Classical

All Hail the Clarinet

Frankly Music offers works by Mahler, Bartok, Schubert with a big role for the clarinet.

By - Nov 8th, 2018 01:43 pm
Todd Levy. Photo from MSO.

Todd Levy. Photo from MSO.

The Frankly Music series returns to St. Paul’s Episcopal Church for a third concert, The Voice of the Clarinet, featuring, as you might expect, clarinet and voice.

Todd Levy, principal clarinetist for the Milwaukee Symphony and Santa Fe Opera Orchestra,  will be featured in every work. Soprano Susanna Phillips, at the pinnacle of her profession, will likely steal the spotlight for a first half of vocal favorites. Phillips continues to sing in Chicago Lyric Opera and Santa Fe Opera productions and is now a regular at the Metropolitan Opera. She has appeared a number of times with the Milwaukee Symphony and has sung in Frankly Music programs in the past as well. She and Levy have worked together frequently.

Brian Zeger also performs in every work. Pianist and vocal coach in programs at Julliard School and the Met, Zeger has worked frequently with Almond and with Phillips in various events in New York City. Violinist and Frankly Music artistic director Frank Almond will join Levy and Zeger for a trio to close the concert.

The concert opens with a potpourri of vocal settings for soprano, clarinet and piano.

To represent opera, Phillips will sing an aria from W.A. Mozart‘s La Clemenza di Tito, K. 621 –  “Parto! Ma tu ben mio” in a trio arrangement.

The program also features a lieder written with operatic ambitions. In Franz Schubert‘s Der Hirt auf dem Felsen (Shepherd on the Rock), D965 – op. post. 129, a shepherd longs for his sweetheart. Singing high in the hills, his voice echos across the valley. Clarinet and voice share this song, enhancing the sense of isolation and space by exchanging phrases. Misery and hope expressed in the lyrics make the work a romantic showstopper.

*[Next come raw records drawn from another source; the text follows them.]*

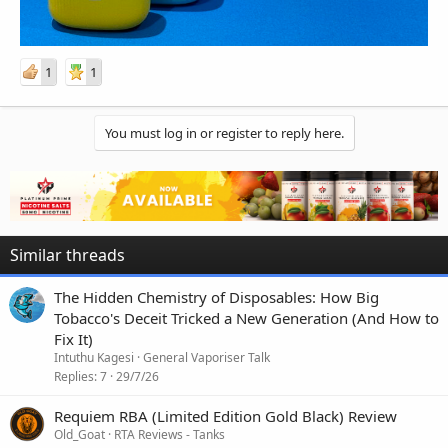
1
1
You must log in or register to reply here.
Similar threads
The Hidden Chemistry of Disposables: How Big
Tobacco's Deceit Tricked a New Generation (And How to
Fix It)
Intuthu Kagesi
General Vaporiser Talk
Replies
7
29/7/26
Requiem RBA (Limited Edition Gold Black) Review
Old_Goat
RTA Reviews - Tanks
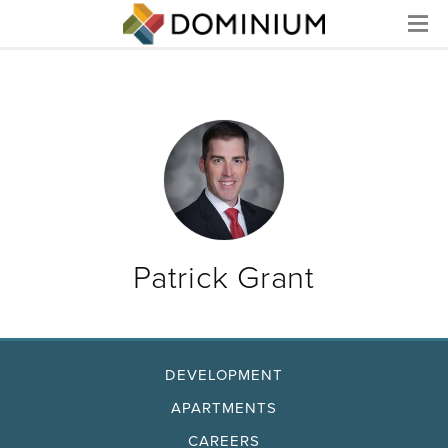
Menu
Patrick Grant
DEVELOPMENT
APARTMENTS
CAREERS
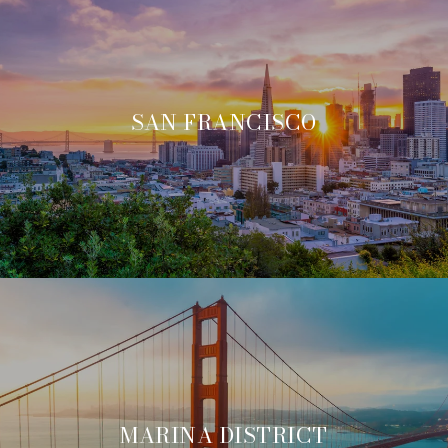
SAN FRANCISCO
MARINA DISTRICT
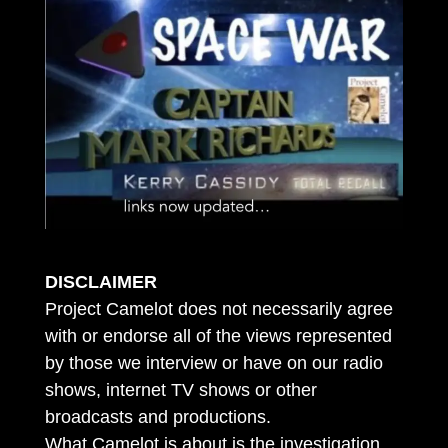
DISCLAIMER
Project Camelot does not necessarily agree
with or endorse all of the views represented
by those we interview or have on our radio
shows, internet TV shows or other
broadcasts and productions.
What Camelot is about is the investigation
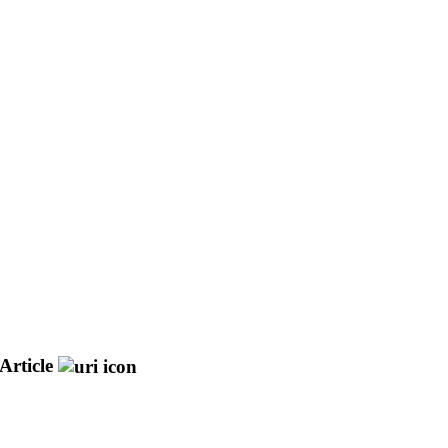
Article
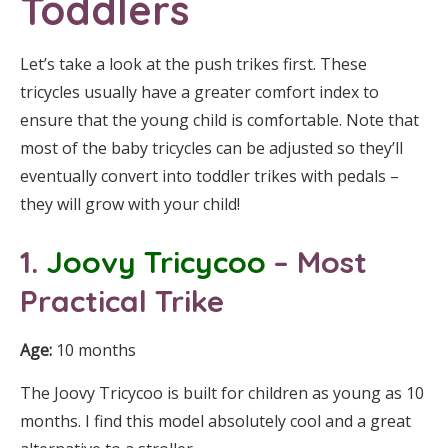
Toddlers
Let’s take a look at the push trikes first. These
tricycles usually have a greater comfort index to
ensure that the young child is comfortable. Note that
most of the baby tricycles can be adjusted so they’ll
eventually convert into toddler trikes with pedals –
they will grow with your child!
1.
Joovy Tricycoo
– Most
Practical Trike
Age:
10 months
The Joovy Tricycoo is built for children as young as 10
months. I find this model absolutely cool and a great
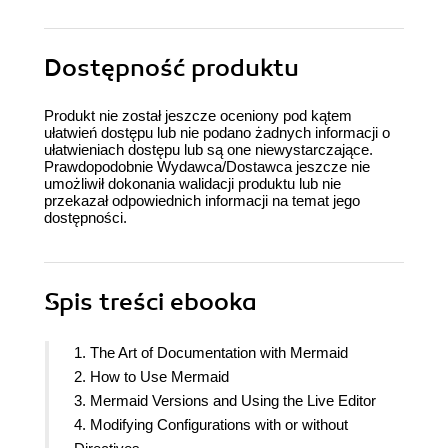
Dostępność produktu
Produkt nie został jeszcze oceniony pod kątem
ułatwień dostępu lub nie podano żadnych informacji o
ułatwieniach dostępu lub są one niewystarczające.
Prawdopodobnie Wydawca/Dostawca jeszcze nie
umożliwił dokonania walidacji produktu lub nie
przekazał odpowiednich informacji na temat jego
dostępności.
Spis treści
ebooka
1. The Art of Documentation with Mermaid
2. How to Use Mermaid
3. Mermaid Versions and Using the Live Editor
4. Modifying Configurations with or without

Although the grandeur of a Mahlerian scale symphony is memorable, the journey through one of his symphonies includes tender, more introspective moments. Gustav Mahler‘s Fourth Symphony closes with a tender soprano solo singing the song of an innocent child “We enjoy heavenly pleasures ..We lead angelic lives, yet have a merry time of it.”  The clarinet emerges from the massed orchestra accompaniment. Arnon Zimra reworked this moment, reduced to chamber scale for soprano, clarinet and piano for the song, Wir geniessen die himmlischen Freuden (The heavenly life).

Béla Bartók was commissioned to write Contrasts for Violin, Clarinet, and Piano for Benny Goodman. Levy credits Goodman with single-handedly ensuring classical clarinet players a 20th century repertoire. Goodman, who was looking to move his career from big band to classical concerts, commissioned many works from the best composers of the time.

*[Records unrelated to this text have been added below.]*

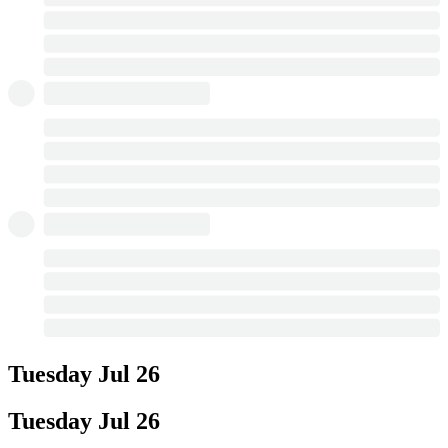
Tuesday
Jul 26
Tuesday
Jul 26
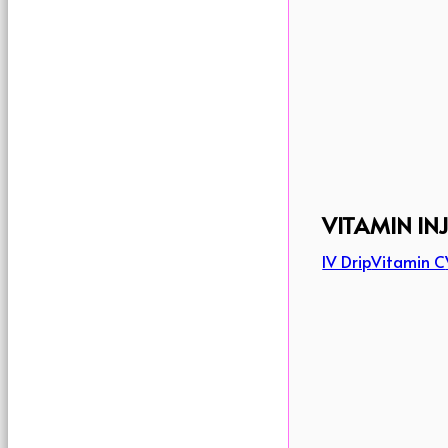
VITAMIN IN
IV Drip
Vitamin C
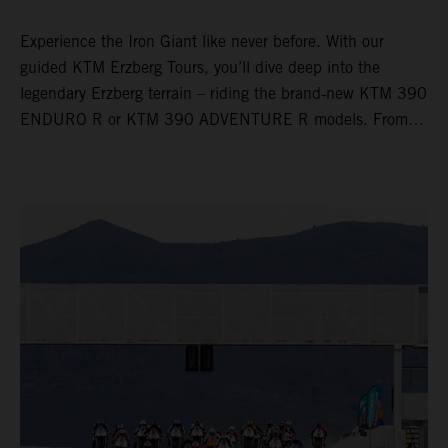
Experience the Iron Giant like never before. With our
guided KTM Erzberg Tours, you’ll dive deep into the
legendary Erzberg terrain – riding the brand‑new KTM 390
ENDURO R or KTM 390 ADVENTURE R models. From
Thursday to Sunday, unique offroad adventures await you,
led by experienced KTM guides who know the mountain
inside out. Whether you're new to adventure riding or
looking to take your skills to the next level – our tours are
designed for all experience levels.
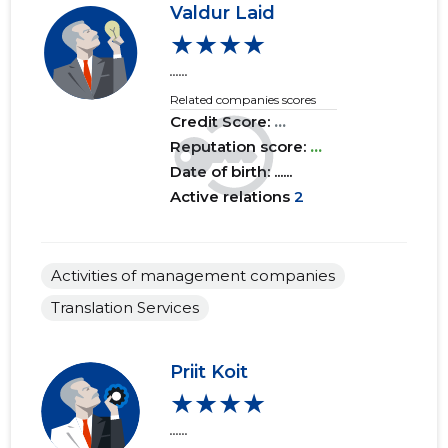
Valdur Laid
★★★★
2017 I
......
......
......
2016 IV
......
......
Related companies scores
Credit Score:
...
2016 III
......
......
Reputation score:
...
2016 II
......
......
Date of birth: ......
Active relations
2
2016 I
......
......
2015 IV
......
......
Activities of management companies
2015 III
......
......
Translation Services
2015 II
......
......
Priit Koit
2015 I
......
......
★★★★
......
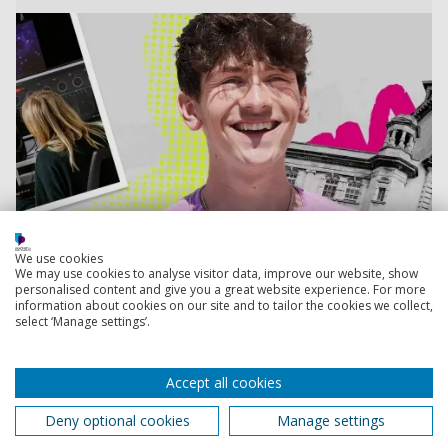
We use cookies
We may use cookies to analyse visitor data, improve our website, show
personalised content and give you a great website experience. For more
information about cookies on our site and to tailor the cookies we collect,
select ‘Manage settings’.
Accept all cookies
Book your place
Deny optional cookies
Manage settings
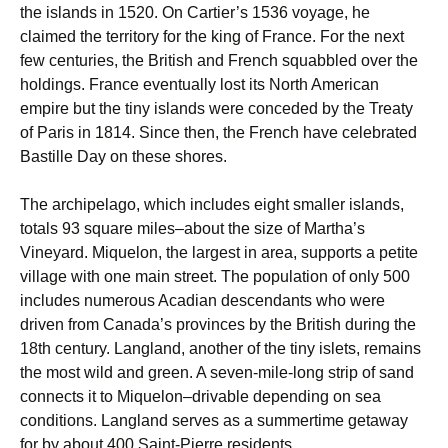
the islands in 1520. On Cartier’s 1536 voyage, he
claimed the territory for the king of France. For the next
few centuries, the British and French squabbled over the
holdings. France eventually lost its North American
empire but the tiny islands were conceded by the Treaty
of Paris in 1814. Since then, the French have celebrated
Bastille Day on these shores.
The archipelago, which includes eight smaller islands,
totals 93 square miles–about the size of Martha’s
Vineyard. Miquelon, the largest in area, supports a petite
village with one main street. The population of only 500
includes numerous Acadian ­descendants who were
driven from Canada’s provinces by the British during the
18th century. Langland, another of the tiny islets, remains
the most wild and green. A seven-mile-long strip of sand
connects it to Miquelon–drivable depending on sea
conditions. Langland serves as a summertime getaway
for by about 400 Saint-Pierre residents.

Violinist Almond and pianist Zeger join clarinetist Levy in this virtuoso trio. The “contrasts” are in the changing rhythmic elements in the three movements. The music has been described as “an amalgam of abstracted Hungarian folk music combined with Rumanian dance melodies, Bulgarian and Greek meters, and a highly personalized, first-class command of 20th-century compositional techniques.”

Levy points out that the piece attempts to capture the rhythms of the Hungarian language. “Bartok tried to write out in Western notation how certain rhythms in the language went – which is almost impossible to do. People take freedoms with the music because they knew what he wanted.” Levy learned the piece from Isidore Cohen, long the violinist with the Beaux Arts Trio, who had studied with Joseph Szigeti, who in turn had collaborated with Bartok and premiered Contrasts.

Almond also had the opportunity to learn from Felix Galimer, another European expatriate who came to New York before World War II. “If you play exactly what is on the page,” Almond comments,  “it sounds sort of straight. You have to have a crazy gypsy fiddler inside of you to pull off the last movement.”

This concert is truly a concert of friends, with numerous past associations, who are attracted by the opportunity to play chamber music together in an intimate setting.

Monday’s November 12 concert will be held at 7:00 p.m. at St. Paul’s Episcopal Church, 914 E. Knapp St. in downtown Milwaukee. Tickets may be purchased on-line for $30 or at the door for $35, general seating and $10 student. Come early for the best seats and stay late for the creatively catered Frankly Music reception after the concert.

Frankly Music offers its next concert, Robert and Clara, featuring compositions by each Schumann, one of classical music’s most famous couples.  on January 29 at Schwan Concert Hall at Wisconsin Lutheran College. The concert will feature Frank Almond, Ilana Setapen, Toby Appel, Alexander Hersh and Orion Weiss.